カフェの場合、パンケーキやサンドイッチ、ハンバーガーなどの専門店として営業するパターンが多い。専門店の場合は、厨房設備の種類が少なくて済むのでコストは抑えやすい。あらかじめ提供するメニューを絞り込んだ上で、厨房設備のプランを決めていくのがよいだろう。

コスト削減のために家庭用製品を使用するオーナーも多いが、あまりおすすめできない。家庭用冷蔵庫を使用した際、ドアの開閉回数が多すぎて中の食材が冷えず、冷却器がすぐに故障してしまった例や、ドア自体が壊れてしまった例もある。軽食を扱う場合でも、使用頻度が多いものは基本的には業務用製品を使用したいところだ。

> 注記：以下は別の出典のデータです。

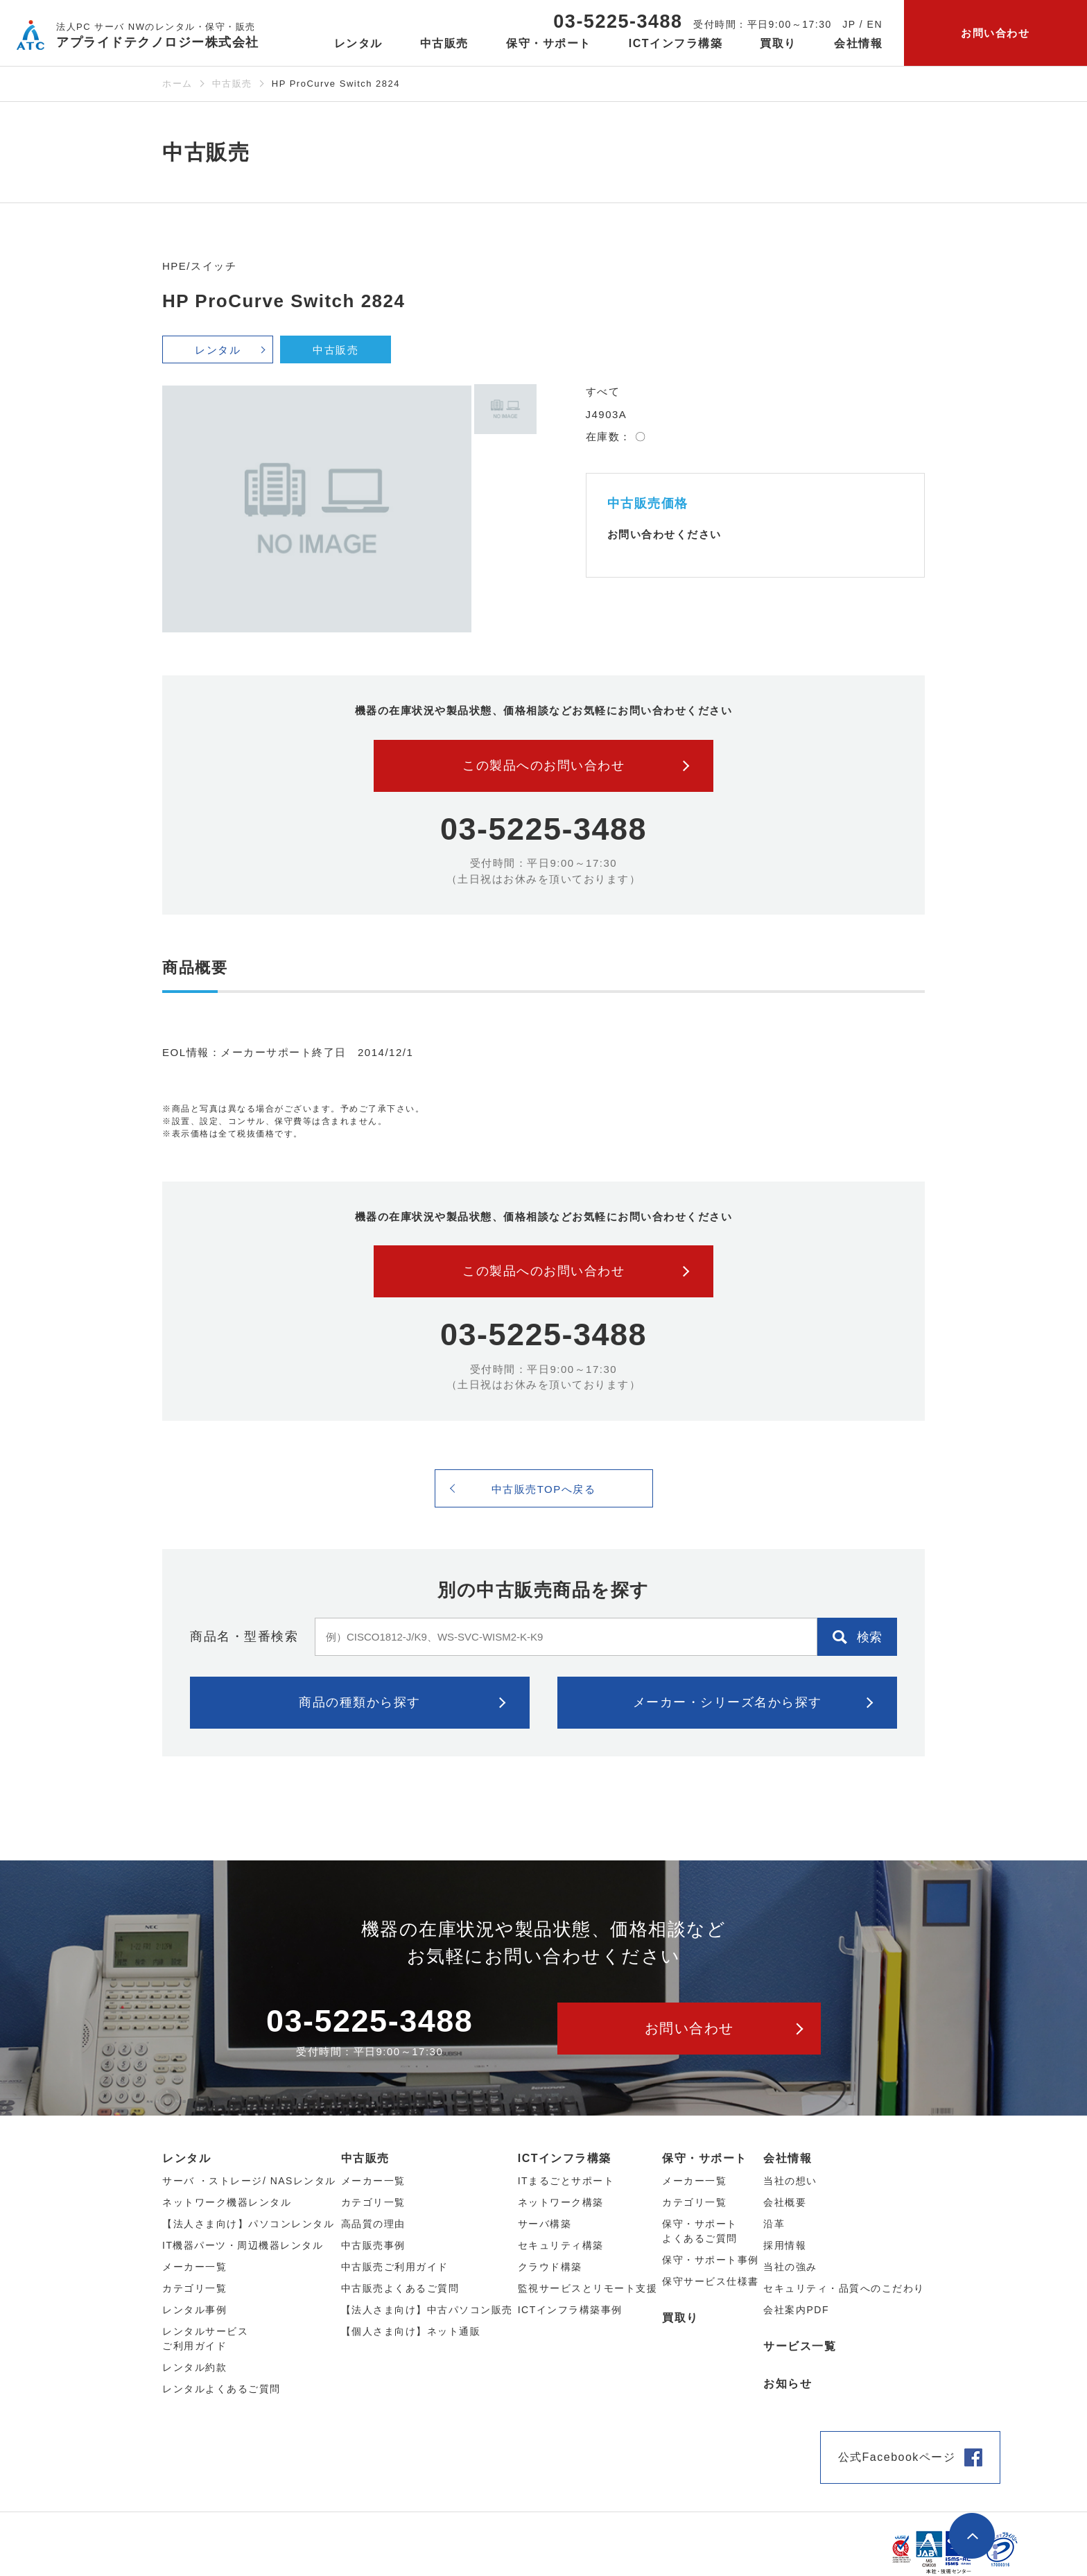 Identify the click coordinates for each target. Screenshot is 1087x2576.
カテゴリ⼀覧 (194, 2288)
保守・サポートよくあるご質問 (700, 2231)
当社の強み (790, 2266)
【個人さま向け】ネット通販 (411, 2331)
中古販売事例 (373, 2245)
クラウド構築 (550, 2266)
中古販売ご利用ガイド (395, 2266)
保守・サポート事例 (710, 2259)
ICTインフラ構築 (564, 2158)
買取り (778, 43)
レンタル (218, 350)
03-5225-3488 (617, 21)
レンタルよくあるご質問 (221, 2388)
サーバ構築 (545, 2223)
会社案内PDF (796, 2309)
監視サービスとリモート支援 (588, 2288)
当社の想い (790, 2180)
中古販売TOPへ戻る (544, 1489)
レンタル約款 (194, 2367)
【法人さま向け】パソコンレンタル (248, 2223)
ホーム (177, 83)
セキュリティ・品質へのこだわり (844, 2288)
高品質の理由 (373, 2223)
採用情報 (784, 2245)
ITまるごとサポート (566, 2180)
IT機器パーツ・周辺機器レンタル (242, 2245)
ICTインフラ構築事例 (570, 2309)
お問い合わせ (995, 33)
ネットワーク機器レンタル (226, 2202)
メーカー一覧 (694, 2180)
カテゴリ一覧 (694, 2202)
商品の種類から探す (360, 1702)
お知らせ (787, 2383)
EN (874, 24)
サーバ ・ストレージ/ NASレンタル (249, 2180)
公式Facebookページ (897, 2457)
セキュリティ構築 (561, 2245)
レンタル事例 (194, 2309)
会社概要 (784, 2202)
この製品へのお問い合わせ (543, 765)
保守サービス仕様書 (710, 2281)
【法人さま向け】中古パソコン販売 (427, 2309)
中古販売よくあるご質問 (400, 2288)
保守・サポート (704, 2158)
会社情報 (787, 2158)
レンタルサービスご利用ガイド (205, 2338)
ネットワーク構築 (561, 2202)
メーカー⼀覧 (194, 2266)
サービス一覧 (799, 2346)
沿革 (774, 2223)
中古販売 (232, 83)
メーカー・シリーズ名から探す (727, 1702)
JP (848, 24) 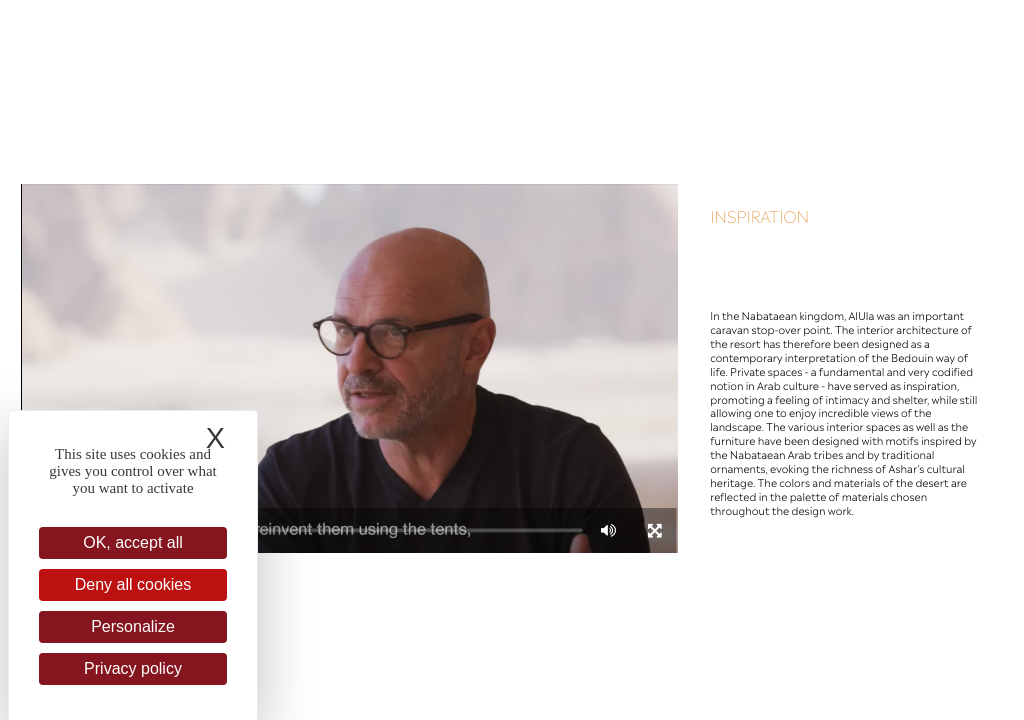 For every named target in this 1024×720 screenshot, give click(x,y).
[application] (349, 368)
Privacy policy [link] (133, 668)
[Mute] (609, 530)
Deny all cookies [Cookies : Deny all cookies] (133, 584)
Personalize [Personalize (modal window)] (133, 626)
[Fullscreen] (655, 530)
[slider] (368, 530)
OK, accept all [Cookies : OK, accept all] (133, 542) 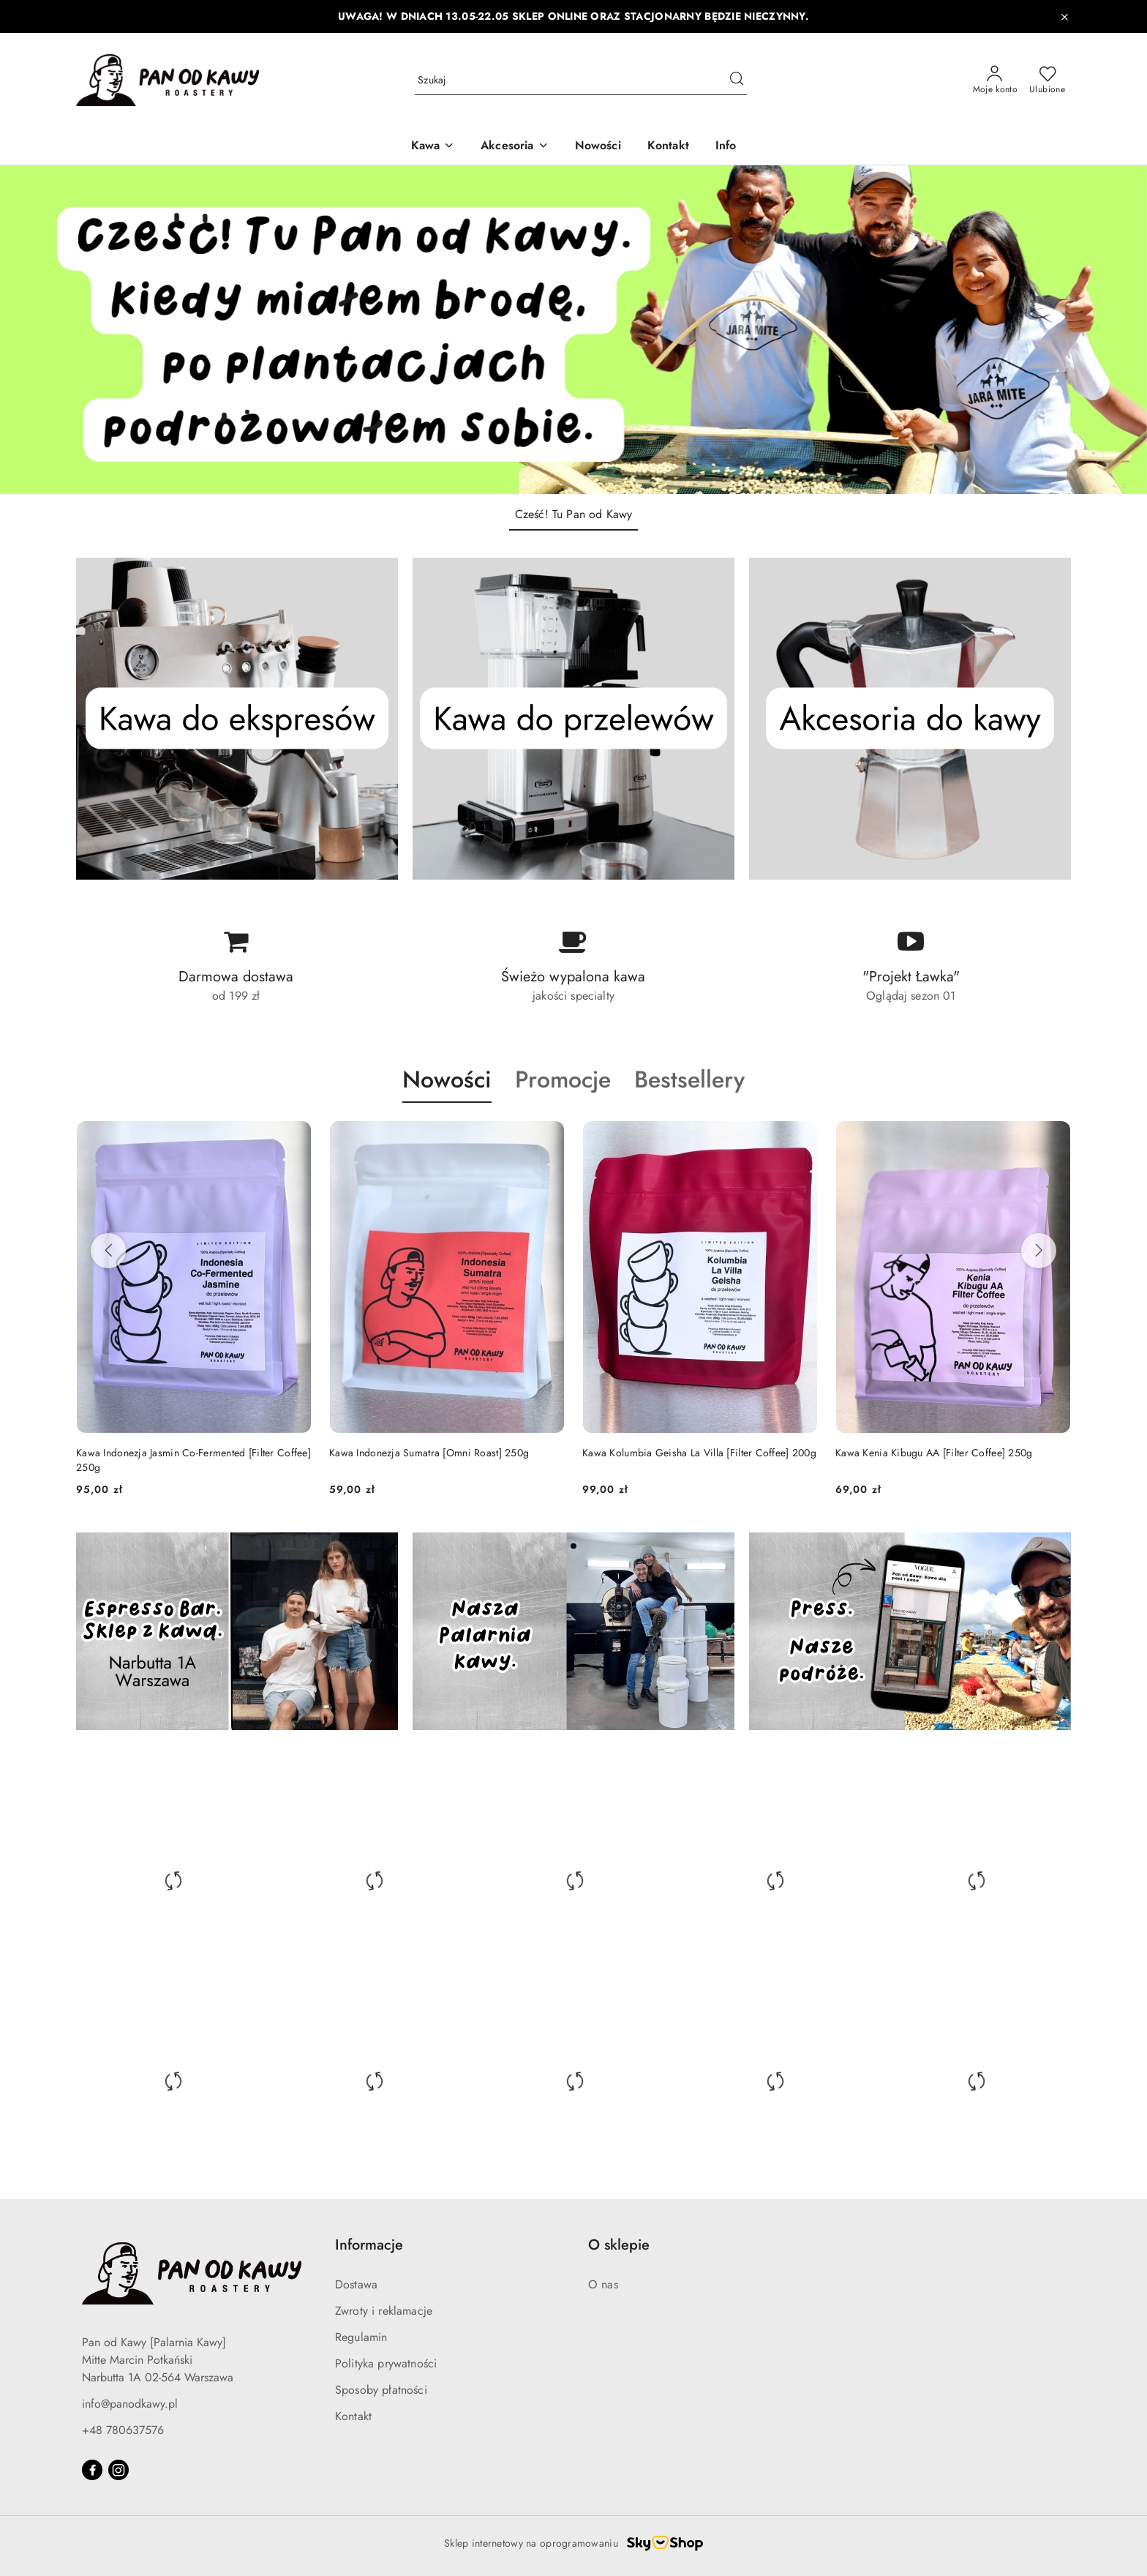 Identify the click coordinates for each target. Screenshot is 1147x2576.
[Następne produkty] (1039, 1250)
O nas (603, 2284)
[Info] (726, 146)
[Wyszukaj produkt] (581, 80)
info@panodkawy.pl (130, 2403)
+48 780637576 (123, 2430)
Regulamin (361, 2337)
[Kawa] (433, 146)
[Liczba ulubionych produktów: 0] (1047, 80)
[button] (447, 1092)
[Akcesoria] (514, 146)
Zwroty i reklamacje (383, 2310)
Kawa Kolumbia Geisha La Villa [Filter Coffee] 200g (699, 1452)
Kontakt (353, 2416)
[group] (573, 329)
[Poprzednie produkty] (108, 1250)
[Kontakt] (668, 146)
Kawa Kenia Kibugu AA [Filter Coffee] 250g (933, 1452)
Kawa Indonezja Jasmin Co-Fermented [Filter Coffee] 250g (193, 1460)
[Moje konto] (995, 80)
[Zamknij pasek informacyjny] (1064, 16)
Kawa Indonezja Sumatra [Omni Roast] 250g (429, 1452)
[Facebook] (92, 2470)
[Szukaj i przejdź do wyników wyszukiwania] (736, 80)
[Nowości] (598, 146)
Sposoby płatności (381, 2389)
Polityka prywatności (386, 2363)
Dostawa (356, 2284)
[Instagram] (118, 2470)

業務用でガスコンロ、製氷機、冷蔵庫、冷凍庫、シンク、食器棚などを新品購入すると50〜100万円程度はするだろう。さらに、オーブンやフライヤー、食洗機などを購入すると150〜200万円程度になることも。設備費を下げる方法として、中古品を購入することなども挙げられるが、予想外にメンテナンス費がかかる場合もあるので、前述のようにメニューをしっかりと絞って、機器の点数を減らしておくのがよいだろう。

カフェを開業する際にかかる「家具・食器備品代」

内装費と同様に、こだわればこだわるほどコストが高くなる部分だ。数10万円するソファをいくつか購入すると、それだけで100万円くらいになってしまう。かと言って、量販店で購入しても、オリジナル性がなく耐久性もあまりよくない。

家具店によってはオリジナルの家具を作ってくれる店もあるので探してみてはどうだろうか。テーブルの高さを変えてくれたり、椅子の革を張り替えてくれたりする。また、既製品に自分で塗装するという手もある。食器や備品に関しても、新品だけにこだわらず、骨董市やネットオークションなどを利用してもよいだろう。

こちらもあらかじめ予算を決めておくことが重要だが、20席程度のカフェであれば100〜200万円程度は必要だ。ひとつひとつは大きな金額でなくても合計するとかなりの額になるので、開業初期に無理して全て揃えようとせず、徐々に増やしていくのもよいだろう。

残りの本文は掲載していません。